Diane Wei Lewis's research focuses on Japanese cinema and media and their connections to mass culture, capitalism, and modernity.
Diane Wei Lewis received her Ph.D. in Cinema and Media Studies from the University of Chicago in 2011. Her work centers on the 1910s and 1920s—key decades for the industrialization of cinema, the expansion of mass media, and the introduction of new media technologies in Japan. Her scholarship and teaching combine historical research with theoretical inquiry and introduce interdisciplinary perspectives to the history of cinema. She examines Japanese cinema and media with an emphasis on histories and theories of labor, consumerism, emotion, and gender and sexuality.
Her first book, Powers of the Real: Cinema, Gender, and Emotion in Interwar Japan (Harvard University Asia Center, 2019), explores the cultural politics of cinematic realism in the 1920s and early 1930s. Beginning with the devastating 1923 Great Kanto Earthquake, which heightened the stakes for thinking about cinema's ability to reach a mass audience and shape public sentiment, Lewis traces popular understandings of cinema's persuasive sensory realism in terms of emotion, identification, and pleasure. The book situates cinema within a broad media context, demonstrating cinema's imbrication in consumer culture and other forms of mass media. It interrogates images of women and ideas about femininity that figured prominently in discourses on media technology and commercial mass culture, highlighting the role that ideas about gender and sexuality play in vernacular theories of media.

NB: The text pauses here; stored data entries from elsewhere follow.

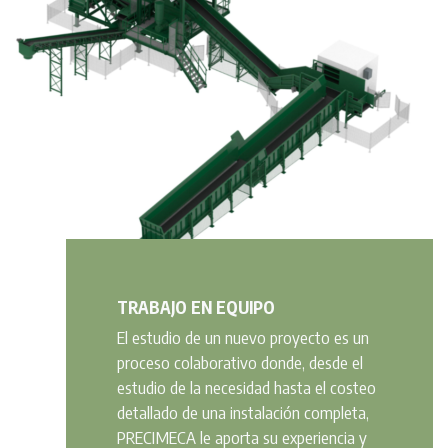
TRABAJO EN EQUIPO
El estudio de un nuevo proyecto es un
proceso colaborativo donde, desde el
estudio de la necesidad hasta el costeo
detallado de una instalación completa,
PRECIMECA le aporta su experiencia y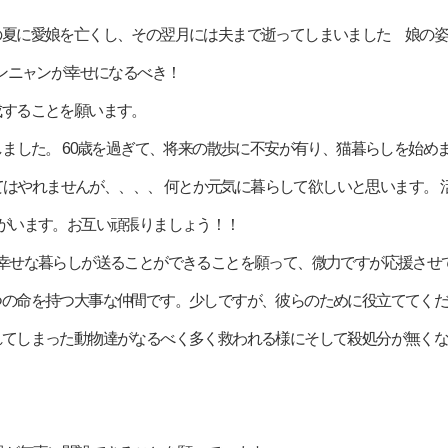
ます！この夏に愛娘を亡くし、その翌月には夫まで逝ってしまいました 娘
ンニャンが幸せになるべき！
が達成することを願います。
達と暮らしました。 60歳を過ぎて、将来の散歩に不安が有り、猫暮らしを
てはやれませんが、、、、 何とか元気に暮らして欲しいと思います。
保護猫がいます。お互い頑張りましょう！！
くの犬猫が幸せな暮らしが送ることができることを願って、微力ですが応援さ
もただ一つの命を持つ大事な仲間です。少しですが、彼らのために役立てて
に翻弄されてしまった動物達がなるべく多く救われる様にそして殺処分が無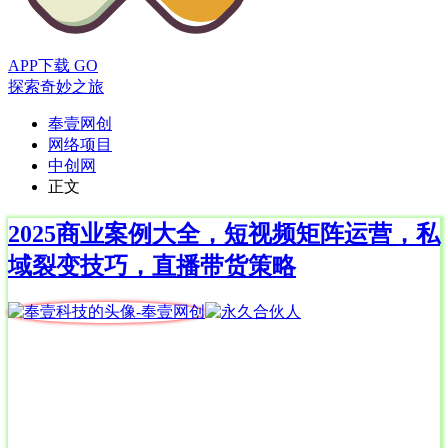
APP下载
GO
探索奇妙之旅
奉壹网创
网络项目
中创网
正文
2025商业案例大全，短视频矩阵运营，私
域裂变技巧，直播带货策略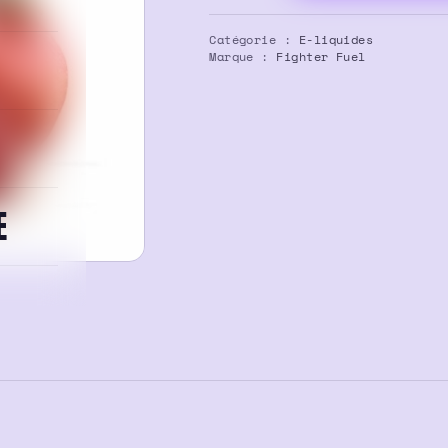
E-
liquide
Catégorie :
E-liquides
Kuroko
Marque :
Fighter Fuel
100ml
–
Fighter
Fuel
E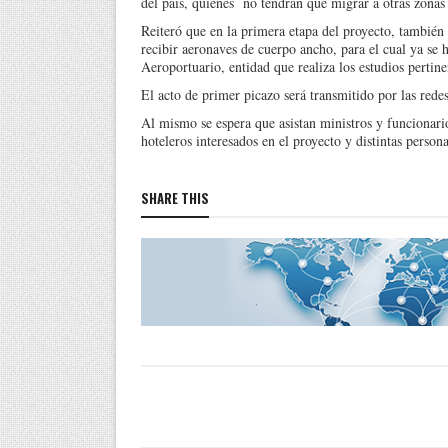
del país, quienes no tendrán que migrar a otras zonas
Reiteró que en la primera etapa del proyecto, también 
recibir aeronaves de cuerpo ancho, para el cual ya se
Aeroportuario, entidad que realiza los estudios pertine
El acto de primer picazo será transmitido por las red
Al mismo se espera que asistan ministros y funcionari
hoteleros interesados en el proyecto y distintas person
SHARE THIS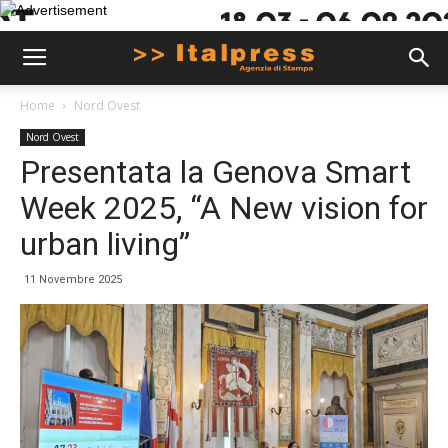
Home
Nord Ovest
Nord Ovest
Presentata la Genova Smart
Week 2025, “A New vision for
urban living”
11 Novembre 2025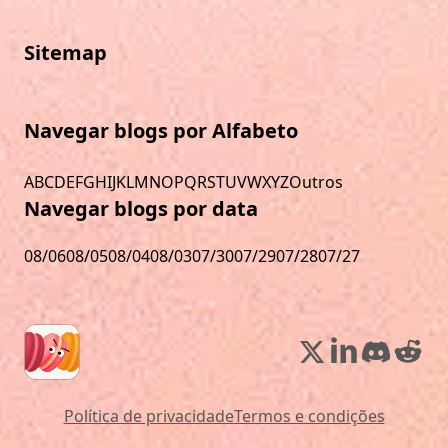
Sitemap
Navegar blogs por Alfabeto
A
B
C
D
E
F
G
H
I
J
K
L
M
N
O
P
Q
R
S
T
U
V
W
X
Y
Z
Outros
Navegar blogs por data
08/06
08/05
08/04
08/03
07/30
07/29
07/28
07/27
Política de privacidade
Termos e condições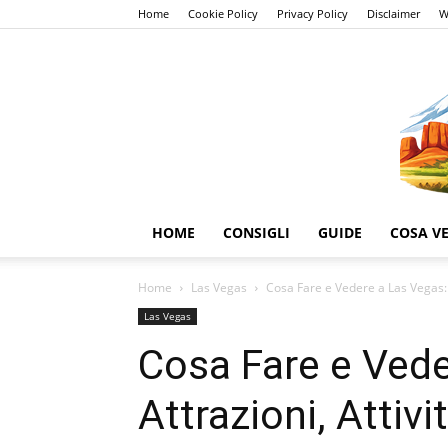
Home
Cookie Policy
Privacy Policy
Disclaimer
W
HOME
CONSIGLI
GUIDE
COSA V
Home
Las Vegas
Cosa Fare e Vedere a Las Vegas: At
Las Vegas
Cosa Fare e Vede
Attrazioni, Attivi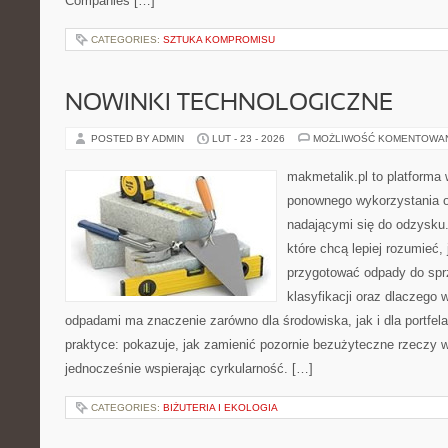
Companies […]
CATEGORIES:
SZTUKA KOMPROMISU
NOWINKI TECHNOLOGICZNE
POSTED BY ADMIN
LUT - 23 - 2026
MOŻLIWOŚĆ KOMENTOWA
makmetalik.pl to platforma
ponownego wykorzystania o
nadającymi się do odzysku. 
które chcą lepiej rozumieć, 
przygotować odpady do sprz
klasyfikacji oraz dlaczego
odpadami ma znaczenie zarówno dla środowiska, jak i dla portfela
praktyce: pokazuje, jak zamienić pozornie bezużyteczne rzeczy w
jednocześnie wspierając cyrkularność. […]
CATEGORIES:
BIŻUTERIA I EKOLOGIA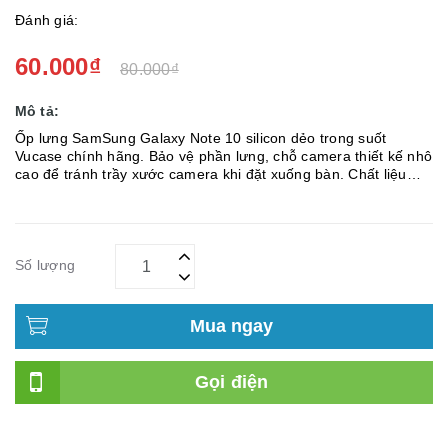
Đánh giá:
60.000₫
80.000₫
Mô tả:
Ốp lưng SamSung Galaxy Note 10 silicon dẻo trong suốt
Vucase chính hãng. Bảo vệ phần lưng, chỗ camera thiết kế nhô
cao để tránh trầy xước camera khi đặt xuống bàn. Chất liệu
TPU cao cấp chỉ mỏng 0.6 mm, bề mặt bên trong có các chấm
nhỏ li ti ...
Số lượng
Mua ngay
Gọi điện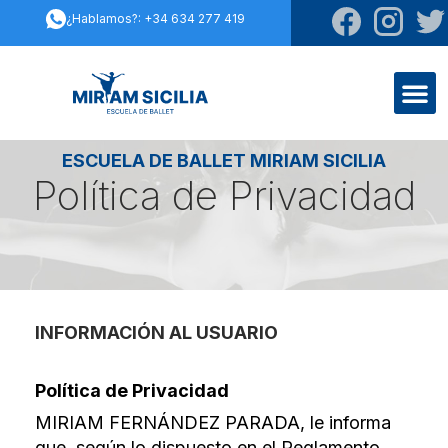
¿Hablamos?: +34 634 277 419
ESCUELA DE BALLET MIRIAM SICILIA
Política de Privacidad
INFORMACIÓN AL USUARIO
Política de Privacidad
MIRIAM FERNÁNDEZ PARADA, le informa
que, según lo dispuesto en el Reglamento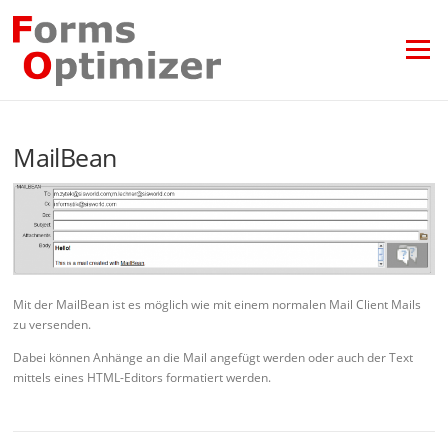
Zum
Inhalt
springen
Menü
MailBean
Mit der MailBean ist es möglich wie mit einem normalen Mail Client Mails
zu versenden.
Dabei können Anhänge an die Mail angefügt werden oder auch der Text
mittels eines HTML-Editors formatiert werden.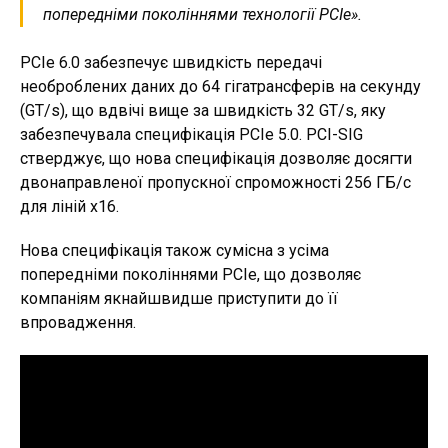
попередніми поколіннями технології PCIe».
PCIe 6.0 забезпечує швидкість передачі
необроблених даних до 64 гігатрансферів на секунду
(GT/s), що вдвічі вище за швидкість 32 GT/s, яку
забезпечувала специфікація PCIe 5.0. PCI-SIG
стверджує, що нова специфікація дозволяє досягти
двонаправленої пропускної спроможності 256 ГБ/с
для ліній x16.
Нова специфікація також сумісна з усіма
попередніми поколіннями PCIe, що дозволяє
компаніям якнайшвидше приступити до її
впровадження.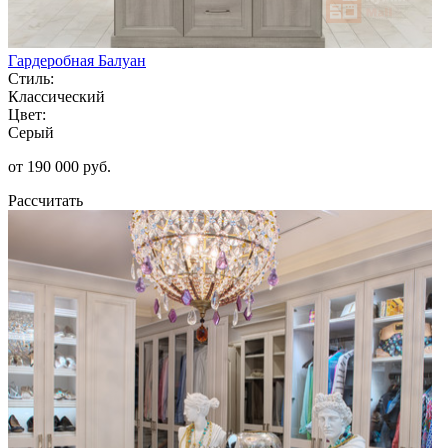
Гардеробная Балуан
Стиль:
Классический
Цвет:
Серый
от 190 000 руб.
Рассчитать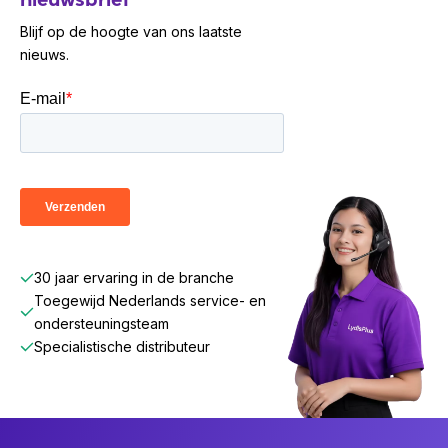
Blijf op de hoogte van ons laatste
nieuws.
30 jaar ervaring in de branche
Toegewijd Nederlands service- en
ondersteuningsteam
Specialistische distributeur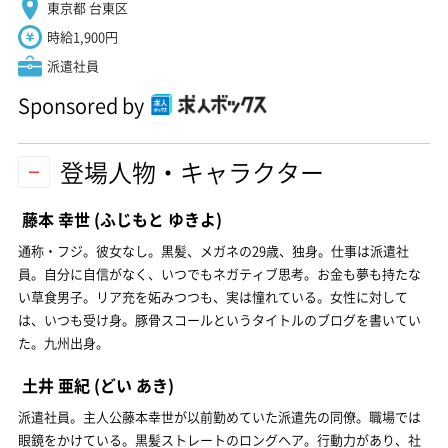
東京都 台東区
時給1,900円
派遣社員
Sponsored by
登場人物・キャラクター
藤本 幸世
(ふじもと ゆきよ)
通称・フジ。彼女なし。黒髪、メガネの29歳、独身。仕事は派遣社
員。自分に自信がなく、いつでもネガティブ思考。お金も夢も持たな
い草食男子。リア充を妬みつつも、実は憧れている。女性に対して
は、いつも受け身。豚骨スコールというタイトルのブログを書いてい
た。九州出身。
土井 亜紀
(どい あき)
派遣社員。主人公藤本幸世が以前勤めていた派遣先の同僚。職場では
眼鏡をかけている。黒髪ストレートのロングヘア。行動力があり、社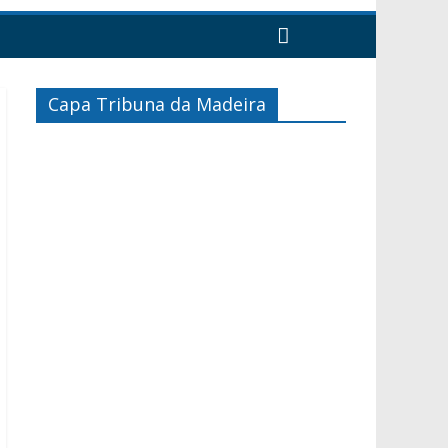
Capa Tribuna da Madeira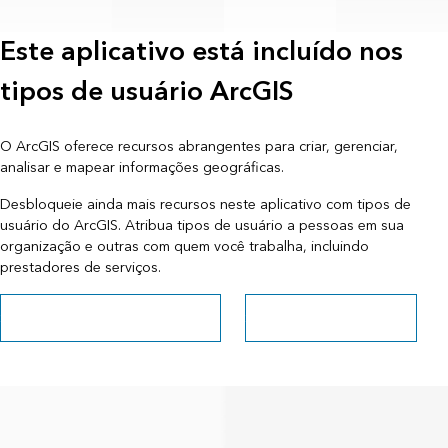
Este aplicativo está incluído nos
ArcGIS Field Maps
ArcGIS Living
Atlas of the
tipos de usuário ArcGIS
World
O ArcGIS oferece recursos abrangentes para criar, gerenciar,
analisar e mapear informações geográficas.
Desbloqueie ainda mais recursos neste aplicativo com tipos de
usuário do ArcGIS. Atribua tipos de usuário a pessoas em sua
organização e outras com quem você trabalha, incluindo
prestadores de serviços.
Saiba mais sobre tipos de usuário
Saiba mais sobre o ArcGIS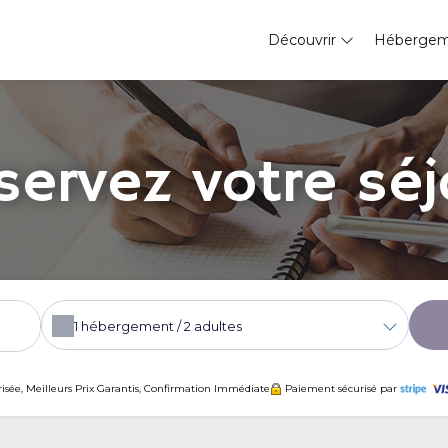
Découvrir
Héberge
servez votre séj
1
hébergement /
2
adultes
risée, Meilleurs Prix Garantis, Confirmation Immédiate
Paiement sécurisé par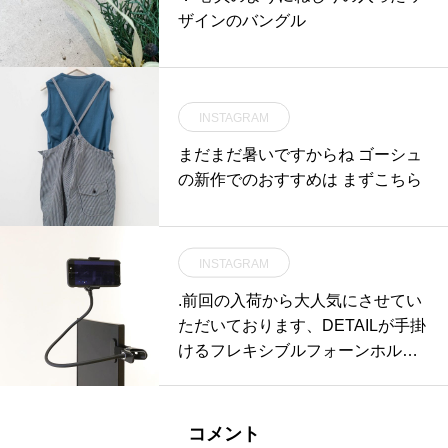
ザインのバングル
INSTAGRAM
まだまだ暑いですからね ゴーシュ
の新作でのおすすめは まずこちら
INSTAGRAM
.前回の入荷から大人気にさせてい
ただいております、DETAILが手掛
けるフレキシブルフォーンホルダ
ー。シンプルな発想だからこその
端正が取れた美しい佇まい。強力
な固定力をもつ重厚なクランプと
コメント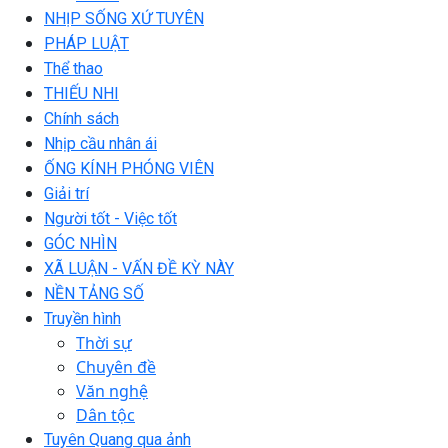
NHỊP SỐNG XỨ TUYÊN
PHÁP LUẬT
Thể thao
THIẾU NHI
Chính sách
Nhịp cầu nhân ái
ỐNG KÍNH PHÓNG VIÊN
Giải trí
Người tốt - Việc tốt
GÓC NHÌN
XÃ LUẬN - VẤN ĐỀ KỲ NÀY
NỀN TẢNG SỐ
Truyền hình
Thời sự
Chuyên đề
Văn nghệ
Dân tộc
Tuyên Quang qua ảnh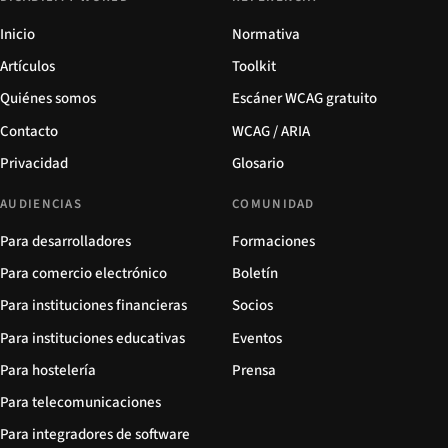
Inicio
Normativa
Artículos
Toolkit
Quiénes somos
Escáner WCAG gratuito
Contacto
WCAG / ARIA
Privacidad
Glosario
AUDIENCIAS
COMUNIDAD
Para desarrolladores
Formaciones
Para comercio electrónico
Boletín
Para instituciones financieras
Socios
Para instituciones educativas
Eventos
Para hostelería
Prensa
Para telecomunicaciones
Para integradores de software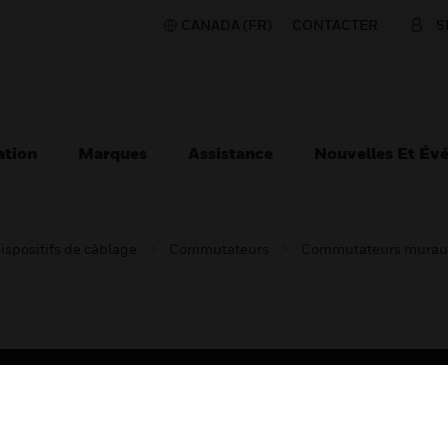
CANADA (FR)
CONTACTER
S
ation
Marques
Assistance
Nouvelles Et Év
ispositifs de câblage
Commutateurs
Commutateurs murau
TEURS
ASSISTANCE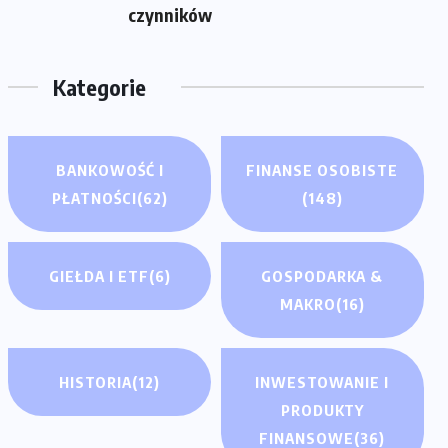
czynników
Kategorie
BANKOWOŚĆ I
FINANSE OSOBISTE
PŁATNOŚCI
(62)
(148)
GIEŁDA I ETF
(6)
GOSPODARKA &
MAKRO
(16)
HISTORIA
(12)
INWESTOWANIE I
PRODUKTY
FINANSOWE
(36)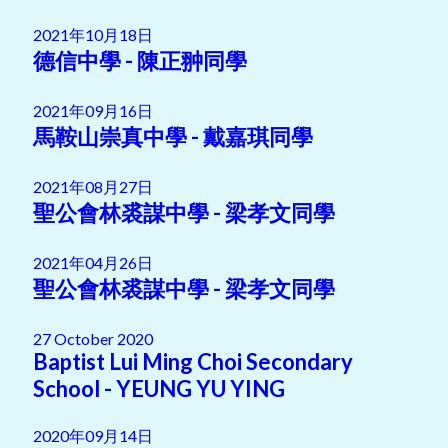
2021年10月18日
德信中學 - 陳正翀同學
2021年09月16日
馬鞍山崇真中學 - 戴嘉琪同學
2021年08月27日
聖公會林裘謀中學 - 梁孝文同學
2021年04月26日
聖公會林裘謀中學 - 梁孝文同學
27 October 2020
Baptist Lui Ming Choi Secondary
School - YEUNG YU YING
2020年09月14日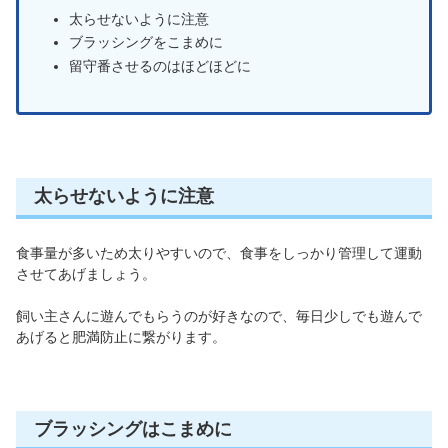
太らせないように注意
ブラッシングをこまめに
留守番させるのはほどほどに
太らせないように注意
食事量が多いため太りやすいので、食事をしっかり管理して運動
させてあげましょう。
飼い主さんに遊んでもらうのが好きなので、毎日少しでも遊んで
あげると肥満防止に繋がります。
ブラッシングはこまめに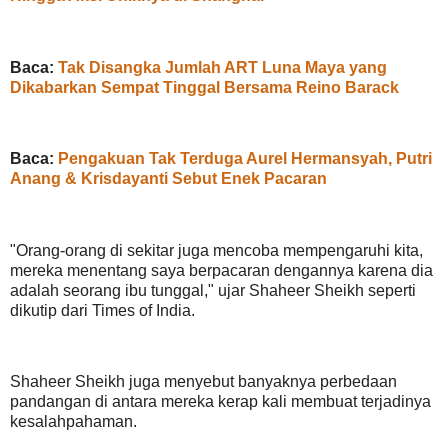
Baca:
Tak Disangka Jumlah ART Luna Maya yang
Dikabarkan Sempat Tinggal Bersama Reino Barack
Baca:
Pengakuan Tak Terduga Aurel Hermansyah, Putri
Anang & Krisdayanti Sebut Enek Pacaran
"Orang-orang di sekitar juga mencoba mempengaruhi kita,
mereka menentang saya berpacaran dengannya karena dia
adalah seorang ibu tunggal," ujar Shaheer Sheikh seperti
dikutip dari Times of India.
Shaheer Sheikh juga menyebut banyaknya perbedaan
pandangan di antara mereka kerap kali membuat terjadinya
kesalahpahaman.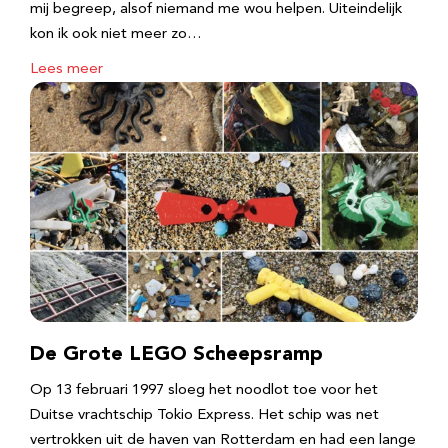
mij begreep, alsof niemand me wou helpen. Uiteindelijk
kon ik ook niet meer zo…
Lees meer
De Grote LEGO Scheepsramp
Op 13 februari 1997 sloeg het noodlot toe voor het
Duitse vrachtschip Tokio Express. Het schip was net
vertrokken uit de haven van Rotterdam en had een lange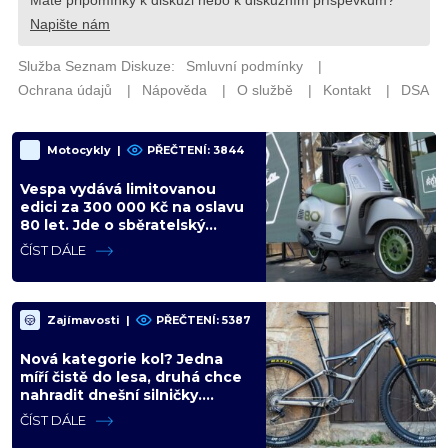
Motocykly
|
PŘEČTENÍ: 3844
Vespa vydává limitovanou
edici za 300 000 Kč na oslavu
80 let. Jde o sběratelský
kalkul místo jízdního upgradu
ČÍST DÁLE
Zajímavosti
|
PŘEČTENÍ: 5387
Nová kategorie kol? Jedna
míří čistě do lesa, druhá chce
nahradit dnešní silničky.
Cyklisté mají rozporuplné
ČÍST DÁLE
názory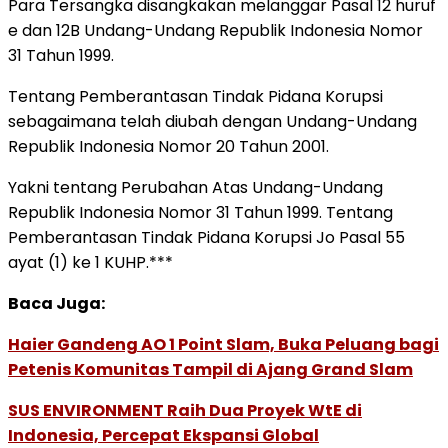
Para Tersangka disangkakan melanggar Pasal 12 huruf
e dan 12B Undang-Undang Republik Indonesia Nomor
31 Tahun 1999.
Tentang Pemberantasan Tindak Pidana Korupsi
sebagaimana telah diubah dengan Undang-Undang
Republik Indonesia Nomor 20 Tahun 2001.
Yakni tentang Perubahan Atas Undang-Undang
Republik Indonesia Nomor 31 Tahun 1999. Tentang
Pemberantasan Tindak Pidana Korupsi Jo Pasal 55
ayat (1) ke 1 KUHP.***
Baca Juga:
Haier Gandeng AO 1 Point Slam, Buka Peluang bagi
Petenis Komunitas Tampil di Ajang Grand Slam
SUS ENVIRONMENT Raih Dua Proyek WtE di
Indonesia, Percepat Ekspansi Global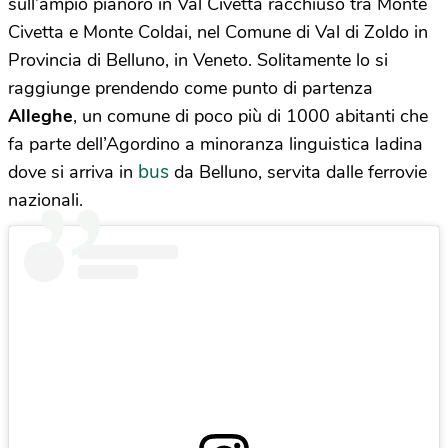
sull’ampio pianoro in Val Civetta racchiuso tra Monte
Civetta e Monte Coldai, nel Comune di Val di Zoldo in
Provincia di Belluno, in Veneto. Solitamente lo si
raggiunge prendendo come punto di partenza
Alleghe
, un comune di poco più di 1000 abitanti che
fa parte dell’Agordino a minoranza linguistica ladina
bus
dove si arriva in
da Belluno, servita dalle ferrovie
nazionali.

Her current book project examines the rise of network technologies in 1980s Japan, their impact on the organization of work and especially the image of home-based labor, and the function that ideas about sexual difference play in theories of new media. This research explores how telecommuting, home automation, and office automation both challenged and were constrained by popular conceptions of gender identity and gendered labor, professionalism and domesticity, and urban and suburban space. She is also working on a social history of the Proletarian Film League of Japan (Prokino, 1929-1934).